Uh-oh. We really must be in trouble. "Sub-prime" and "credit crunch" have just entered the Oxford English Dictionary. They're Americanisms, and they're a bit weaselly ("sub-prime" means "sub-standard," not just "less than the best") but they're here to stay. Also granted full OED status is "fascinator" meaning the feathery frou-frou clamped to some ladies' heads at Ascot, "freegan" (a person who lives off discarded food) and "sleb," a contemptuous reference to celebrity. The term "bling-bling," meaning ostentatiously worn fashion jewellery, joins "jiggy," "phat" and "breakbeat" in the hip-hop lexicon. It was coined in the 1990s by the rap team Cash Money Millionaires, one of whom, BG, released a single called "Bling Bling." "I just wish I'd trademarked it" said a rueful Mr G.

* Some might detect an irony in the experience of the Tory adviser Danny Kruger, as reported in The Spectator. He and his wife were leaving a north London flat after viewing it for rent, when the owner spotted that his moped was being stolen by a gang of hooded teenagers. Kruger and the man gave chase and were rewarded with punches, occasioning a black eye and a cut lip. Yes, he is the Danny Kruger who wrote that "hug a hoodie" speech for David Cameron, advocating a softer approach to violent crime. He seems to have changed his mind. "My main memory is of the spit-filled mouth of the little rat-faced boy who punched me," he writes. Not at all huggable, really.

* Madame Tussauds has just opened a wax museum in Berlin, where the key effigy will be of Adolf Hitler in his bunker shortly before the end of the war. He is not striking a Führer pose, nor poring over a map of Europe, nor trying to have sex with Eva Braun. He is shown seated at his desk looking thoroughly pissed off. Obviously tact dictates that he couldn't be shown in triumphal mode, for fear that he'd become a magnet for neo-Nazis. But to display him as a small-time loser seems to be historically dishonest. It won't, of course, stop the crowds of visitors who want to be photographed beside the effigy. Not that you can, because the museum forbids it. You can pose for a snap beside Angela Merkel though.

* The noble amphitheatres of ancient Greece were built to last. But 2,500 years later, they're in a state of serious dereliction because of the combined forces of Wrigley's spearmint, Manolo Blahnik and Marshall sound equipment. The country's Central Archaeological Council is seeking to ban chewing gum, spiked heels and loud amplifiers from the outdoor theatres at Epidavros and elsewhere, before they do any more structural damage. "We find ourselves regularly cleaning kilos of chewing gum from the Herod Atticus Theatre," said a woman architect, "It's an amazing and awful situation." Wearing high heels to an outdoor show is, she says, "like taking a hammer and splitting the blocks apart". Inviting Motorhead to perform probably didn't help either.

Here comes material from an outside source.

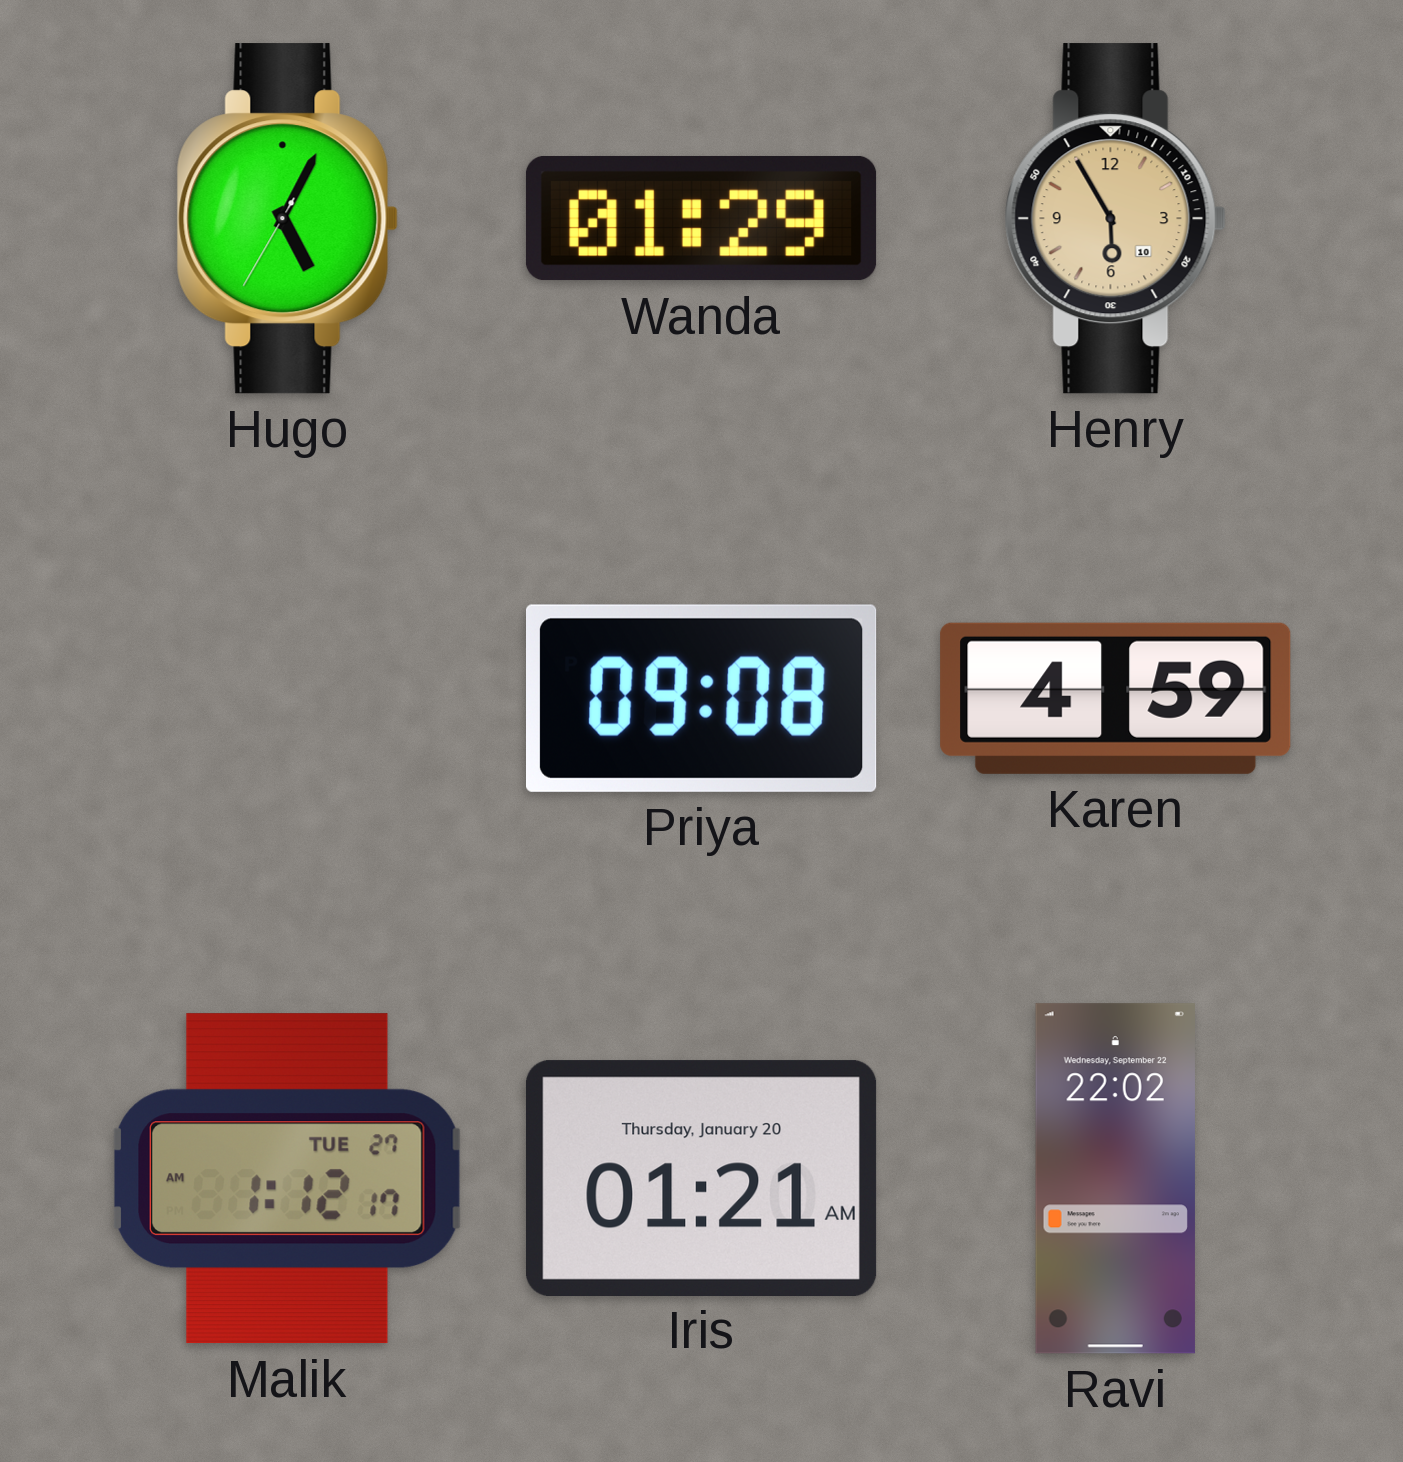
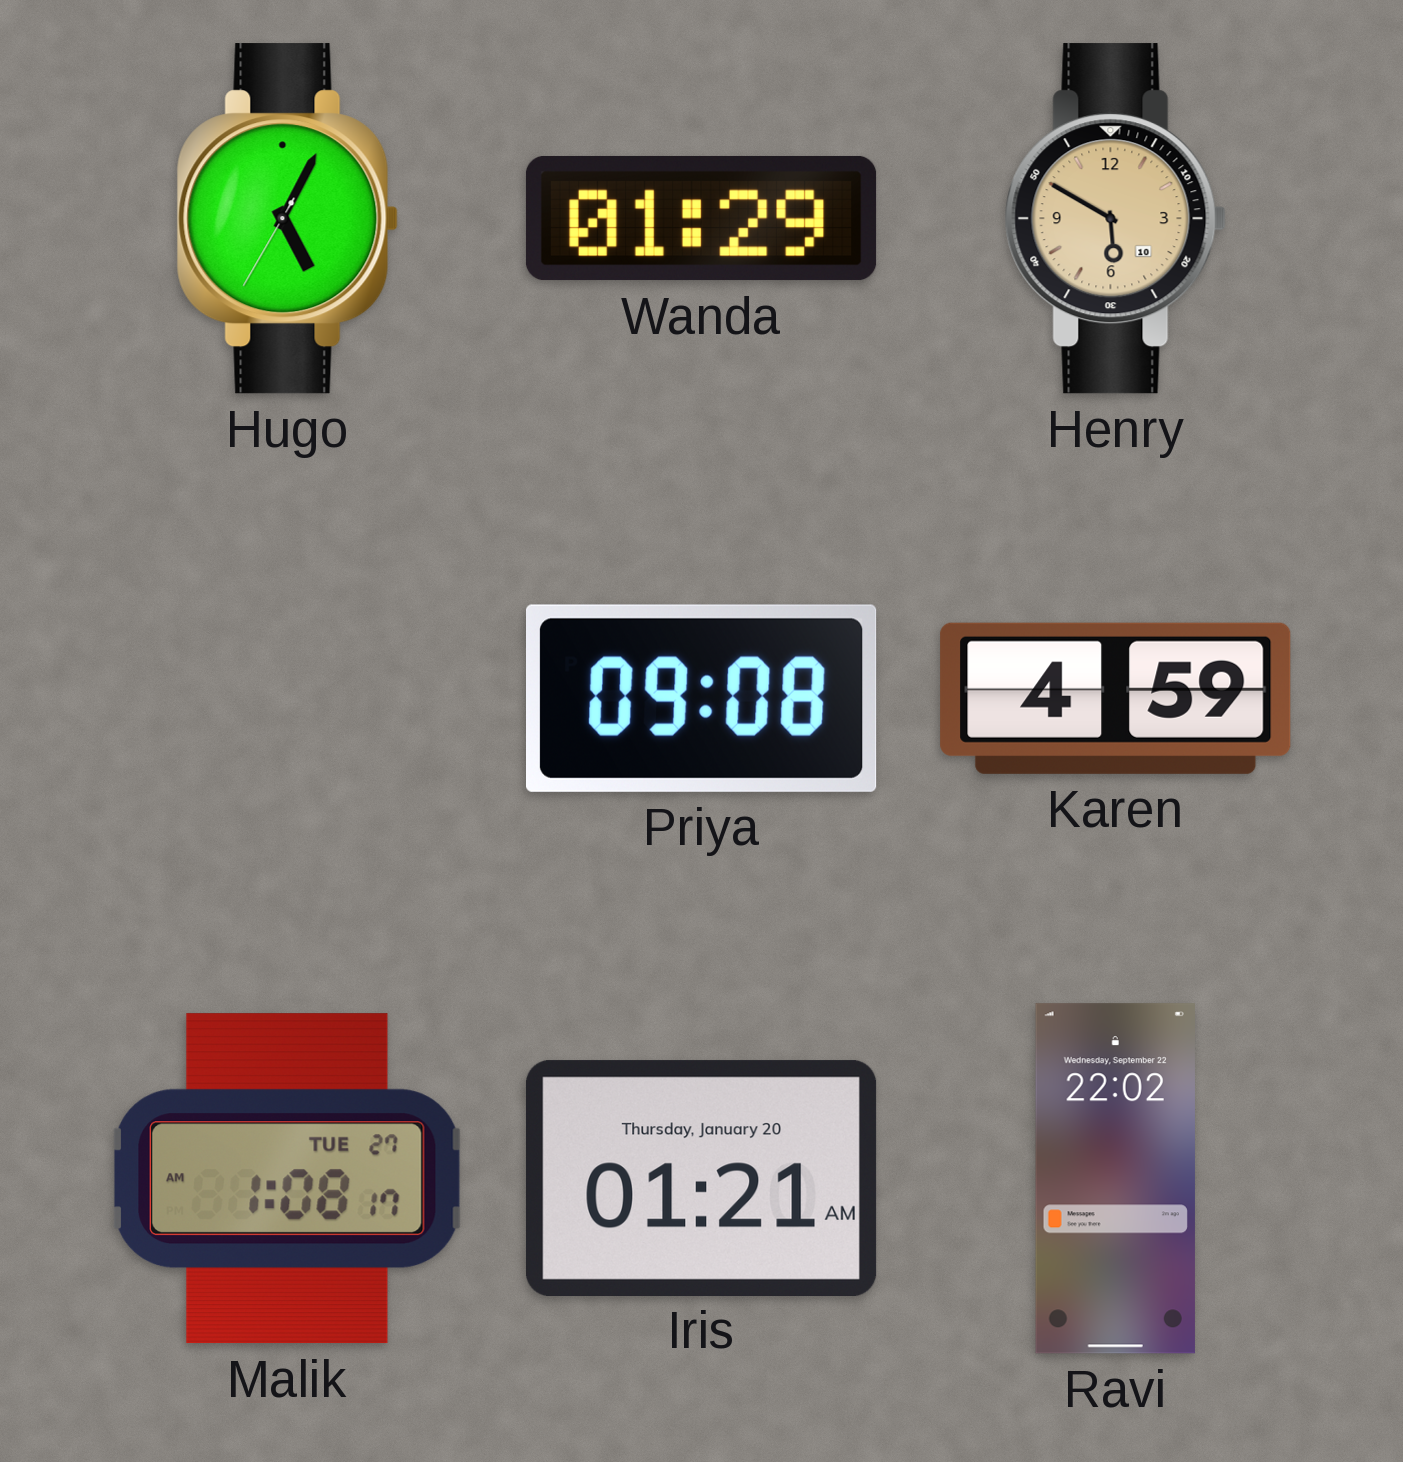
Henry: 5:55 -> 5:50
Malik: 1:12 -> 1:08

* Once, funeral music meant a mournful burst of the "Dead March" played on a chapel organ. Sometimes, "Abide With Me" would be sung, but that was it. Now, as cemeteries and crematoria become more user-friendly, chart hits are allowed while the coffin is borne away or consigned to the flames. According to managers at the Centennial Park cemetery in Adelaide, some selections are pretty heartless: "Highway to Hell" by AC/DC is strongly favoured, as is "Stairway to Heaven" by Led Zeppelin. The schlocky "My Way" and "Wonderful World" still head the list, but they're challenged by Queen's "Another One Bites the Dust," "Ding Dong, the Witch is Dead" from The Wizard of Oz, and "Hit the Road, Jack" by Ray Charles. None of which holds a candle, in my view, to the greatest checking-out song of all, "Closing Time" by Leonard Cohen (right).